With all images omitted, write out the records word for word.

[Data]:

____

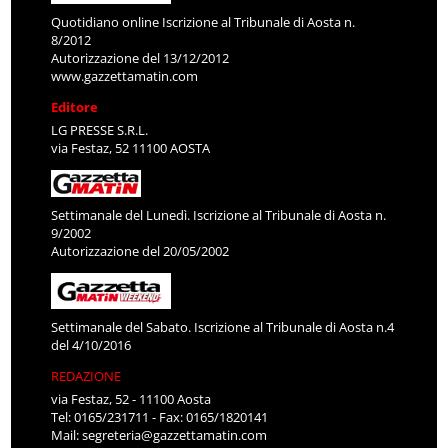
Quotidiano online Iscrizione al Tribunale di Aosta n.
8/2012
Autorizzazione del 13/12/2012
www.gazzettamatin.com
Editore
LG PRESSE S.R.L.
via Festaz, 52 11100 AOSTA
Settimanale del Lunedì. Iscrizione al Tribunale di Aosta n.
9/2002
Autorizzazione del 20/05/2002
Settimanale del Sabato. Iscrizione al Tribunale di Aosta n.4
del 4/10/2016
REDAZIONE
via Festaz, 52 - 11100 Aosta
Tel: 0165/231711 - Fax: 0165/1820141
Mail:
segreteria@gazzettamatin.com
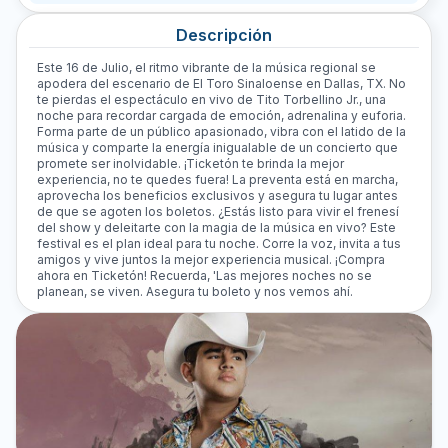
Descripción
Este 16 de Julio, el ritmo vibrante de la música regional se
apodera del escenario de El Toro Sinaloense en Dallas, TX. No
te pierdas el espectáculo en vivo de Tito Torbellino Jr., una
noche para recordar cargada de emoción, adrenalina y euforia.
Forma parte de un público apasionado, vibra con el latido de la
música y comparte la energía inigualable de un concierto que
promete ser inolvidable. ¡Ticketón te brinda la mejor
experiencia, no te quedes fuera! La preventa está en marcha,
aprovecha los beneficios exclusivos y asegura tu lugar antes
de que se agoten los boletos. ¿Estás listo para vivir el frenesí
del show y deleitarte con la magia de la música en vivo? Este
festival es el plan ideal para tu noche. Corre la voz, invita a tus
amigos y vive juntos la mejor experiencia musical. ¡Compra
ahora en Ticketón! Recuerda, 'Las mejores noches no se
planean, se viven. Asegura tu boleto y nos vemos ahí.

____

[Answer space]:
Quotidiano online Iscrizione al Tribunale di Aosta n.
8/2012
Autorizzazione del 13/12/2012
www.gazzettamatin.com
Editore
LG PRESSE S.R.L.
via Festaz, 52 11100 AOSTA
Settimanale del Lunedì. Iscrizione al Tribunale di Aosta n.
9/2002
Autorizzazione del 20/05/2002
Settimanale del Sabato. Iscrizione al Tribunale di Aosta n.4
del 4/10/2016
REDAZIONE
via Festaz, 52 - 11100 Aosta
Tel: 0165/231711 - Fax: 0165/1820141
Mail:
segreteria@gazzettamatin.com
Descripción
Este 16 de Julio, el ritmo vibrante de la música regional se
apodera del escenario de El Toro Sinaloense en Dallas, TX. No
te pierdas el espectáculo en vivo de Tito Torbellino Jr., una
noche para recordar cargada de emoción, adrenalina y euforia.
Forma parte de un público apasionado, vibra con el latido de la
música y comparte la energía inigualable de un concierto que
promete ser inolvidable. ¡Ticketón te brinda la mejor
experiencia, no te quedes fuera! La preventa está en marcha,
aprovecha los beneficios exclusivos y asegura tu lugar antes
de que se agoten los boletos. ¿Estás listo para vivir el frenesí
del show y deleitarte con la magia de la música en vivo? Este
festival es el plan ideal para tu noche. Corre la voz, invita a tus
amigos y vive juntos la mejor experiencia musical. ¡Compra
ahora en Ticketón! Recuerda, 'Las mejores noches no se
planean, se viven. Asegura tu boleto y nos vemos ahí.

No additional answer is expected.